#### Task details
Using the records below, write out again exactly the lines that begin at the line containing "affectif et sexuel." and end at the line containing "très positifs pour", and no other lines.

#### Listed entries
Start of Block

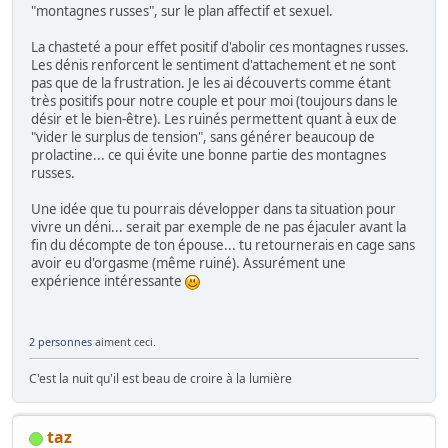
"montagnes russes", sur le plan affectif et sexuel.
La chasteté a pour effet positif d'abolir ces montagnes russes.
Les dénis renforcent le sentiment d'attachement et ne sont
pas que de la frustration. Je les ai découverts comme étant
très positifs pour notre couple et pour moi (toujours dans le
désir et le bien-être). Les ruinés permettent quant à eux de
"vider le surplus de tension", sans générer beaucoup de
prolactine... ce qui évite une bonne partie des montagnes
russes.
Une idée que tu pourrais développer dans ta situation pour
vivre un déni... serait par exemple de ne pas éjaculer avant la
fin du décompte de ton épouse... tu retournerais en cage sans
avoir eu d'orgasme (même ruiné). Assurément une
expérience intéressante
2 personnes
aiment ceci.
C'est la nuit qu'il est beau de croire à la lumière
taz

End of Block
Start of Block

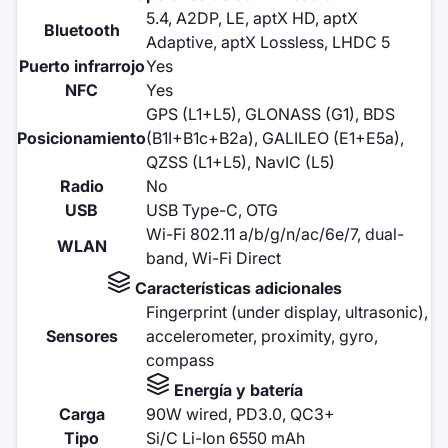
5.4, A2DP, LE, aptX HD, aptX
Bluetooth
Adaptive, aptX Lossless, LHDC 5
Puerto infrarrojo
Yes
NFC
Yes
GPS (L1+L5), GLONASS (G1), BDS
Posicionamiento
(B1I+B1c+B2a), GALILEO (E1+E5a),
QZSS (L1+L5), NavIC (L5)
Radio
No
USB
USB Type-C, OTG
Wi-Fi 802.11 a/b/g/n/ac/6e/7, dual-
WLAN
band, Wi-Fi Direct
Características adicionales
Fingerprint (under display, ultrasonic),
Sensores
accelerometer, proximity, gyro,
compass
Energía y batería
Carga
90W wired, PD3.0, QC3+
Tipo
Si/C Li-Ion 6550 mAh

End of Block
Start of Block

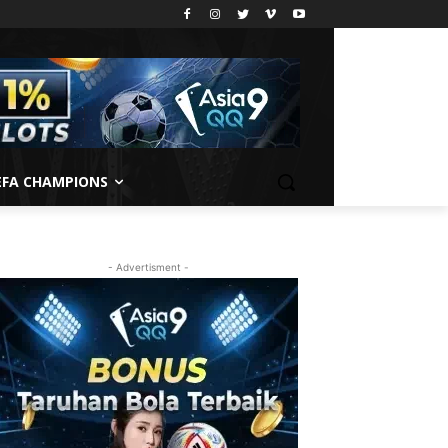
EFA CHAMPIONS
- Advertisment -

End of Block

#### Response area
"montagnes russes", sur le plan affectif et sexuel.
La chasteté a pour effet positif d'abolir ces montagnes russes.
Les dénis renforcent le sentiment d'attachement et ne sont
pas que de la frustration. Je les ai découverts comme étant
très positifs pour notre couple et pour moi (toujours dans le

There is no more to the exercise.